Experimental music, photography, and adventures

Camping trip in Hoosier National Forest: Part II

Wednesday, November 11th, 2009

Note: this is Part II of a three-part series. Read Part I here. Part III will be forthcoming.

When we left off in Part I, we had just prepared for the second ride of the day, this one at night. It was completely dark when we started, but we brought plenty of lights. Of course, that means I don’t have any photos of this ride. However, here is a map.

View 2009-11-07 HNF MTB Camping Trip 2 18-20-19 in a larger map

As we left our campsite, we heard owls hooting some more. We pedaled down the gravel road briefly, and all was quiet except the crunch of the gravel beneath our tires and the whooshing sound of the wind blowing through the pines. We turned onto trail 18, but not the same portion we rode earlier in the day. This section, we had ridden a few times in the past.

On the trail, the surface was gravel, briefly, before changing to dirt. As before, everything was covered in several inches of leaves. Once the gravel ended, the trail conditions varied, with some smooth, dry sections, and some muddy ones.

This trail normally features a blistering descent, but between the mud and the leaves and the fact that it was dark outside, it was slow going, and required a lot more effort than usual just to keep moving — even when going downhill. It was still fun, and we really appreciated the few places we were able to coast. Did I mention it was dark? The moon hadn’t come out yet, unlike some night rides/hikes of the past couple of weeks.

After we reached the bottom of the long hill, we rode through creek bottoms for a while, where trail conditions were better than we expected. We had to push our bikes up part of the long, steep, eroded climb up to the intersection with trail 20.

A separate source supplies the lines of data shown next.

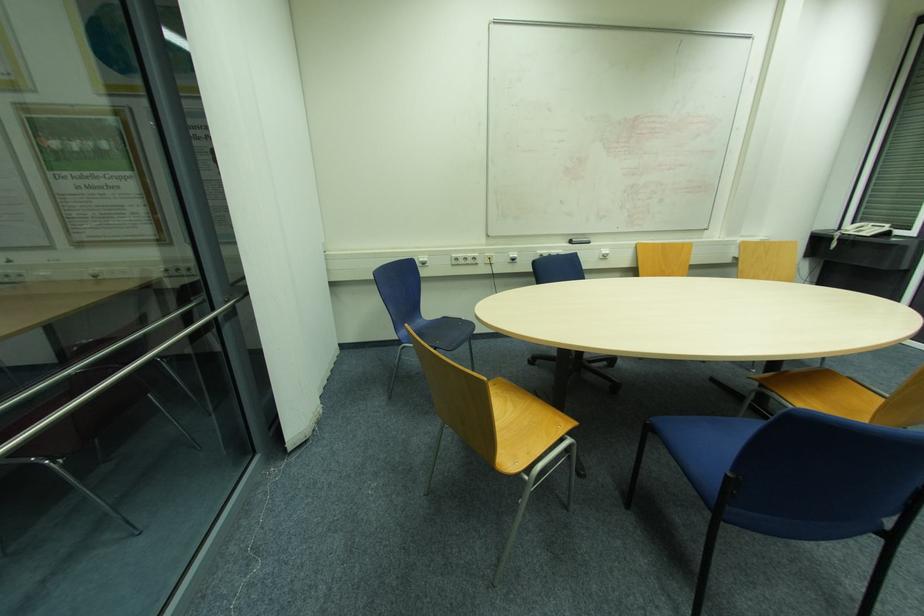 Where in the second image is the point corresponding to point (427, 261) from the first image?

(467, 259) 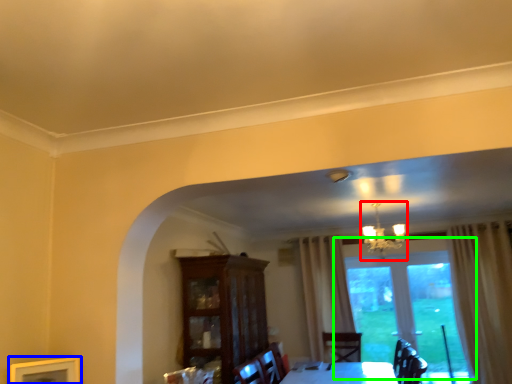 Question: Which is farther away from light fixture (highlighted by a red box)? picture frame (highlighted by a blue box) or window (highlighted by a green box)?

Choices:
 (A) picture frame
 (B) window

Answer: (A) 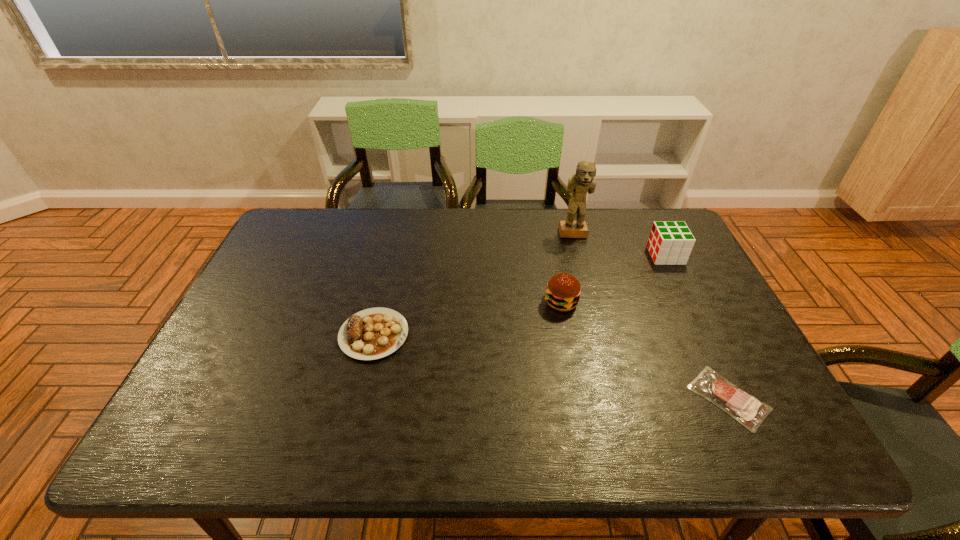 What are the coordinates of `object present at the far right corner` in the screenshot? It's located at (670, 243).

At what (x,y) coordinates should I click in order to perform the action: click on object positioned at the near right corner. Please return your answer as a coordinate pair (x, y). Looking at the image, I should click on (748, 410).

Where is `vacant region at the far edge`? This screenshot has width=960, height=540. vacant region at the far edge is located at coordinates (473, 223).

Identify the location of vacant space at the near edge of the desktop. The image size is (960, 540). (475, 443).

The width and height of the screenshot is (960, 540). In the image, there is a desktop. Identify the location of vacant space at the left edge. pyautogui.click(x=278, y=304).

The height and width of the screenshot is (540, 960). I want to click on blank space at the far left corner of the desktop, so click(301, 239).

The image size is (960, 540). Identify the location of vacant region at the far right corner of the desktop. (656, 217).

Where is `vacant space that's between the farther steak and the nearest object`? This screenshot has width=960, height=540. vacant space that's between the farther steak and the nearest object is located at coordinates (551, 366).

The width and height of the screenshot is (960, 540). Identify the location of free space between the hamburger and the nearer steak. (645, 350).

Find the location of a particular element. This screenshot has width=960, height=540. free space between the farther steak and the tallest object is located at coordinates (473, 285). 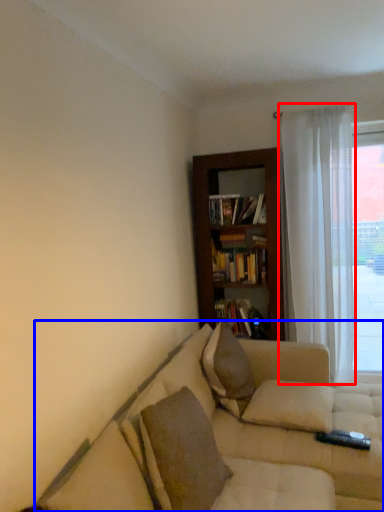 Question: Among these objects, which one is nearest to the camera, curtain (highlighted by a red box) or studio couch (highlighted by a blue box)?

Choices:
 (A) curtain
 (B) studio couch

Answer: (B) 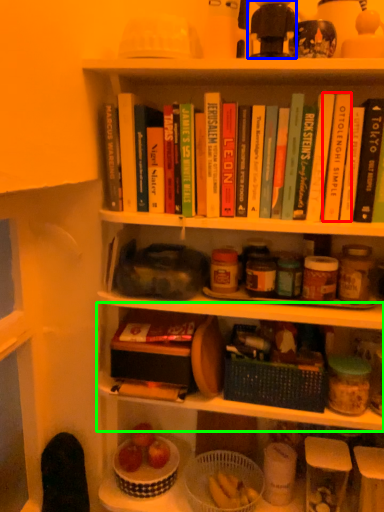 Question: Based on their relative distances, which object is nearer to paperback book (highlighted by a red box)? Choose from toy (highlighted by a blue box) and shelf (highlighted by a green box).

Choices:
 (A) toy
 (B) shelf

Answer: (A)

Normally, the descent on trail 18 is the highlight of this ride. But this time around, trail 20 was the star of the show; it was in better shape, and its twists and turns were a lot of fun in the dark. I led for a while, and was doing well until I missed a turn and suddenly, the trail just ended. I had to slam on my brakes in order to avoid riding into some trees. We laughed it off and backtracked to the proper trail.

This ride was very different from our earlier one. We were more focused on riding, and there was less conversation. This also allowed us to really take in the sounds of the forest: once again, the pines … more owls … a few unidentified noises. But mostly just leaves rustling in the wind and being trampled by our tires. The moon never really did come out while we were riding, but the stars were fantastic, and a planet (venus, I think) looked quite bright. Not bright enough to light our way, but it was a very bright dot in the night sky.

Trail 20 spit us out on another gravel road. We did some climbing on the road and then turned onto trail 19. The last five miles back to our campsite were mostly uphill, alternating gradual climbs with steep ones. This was the hardest part of the ride. We were tired and hungry, and this was our second ride of the day. The mud and leaves made climbing very difficult. We made it, eventually, but it was rather grueling.

We returned to our campsite. Dave had a solid fire going in about 10 minutes, without even striking a match. We made dinner — Dave made steaks, and I cooked beans and pasta. All while drinking some very tasty beer. We weren’t exactly roughing it …




Eventually, the moon rose. But we didn’t see it for very long — we were too tired to stay up.


Dave went to his tent first. I stayed by the fire to watch the stars for a few minutes. But not long. I was worn out, and we had a hike planned for the next day.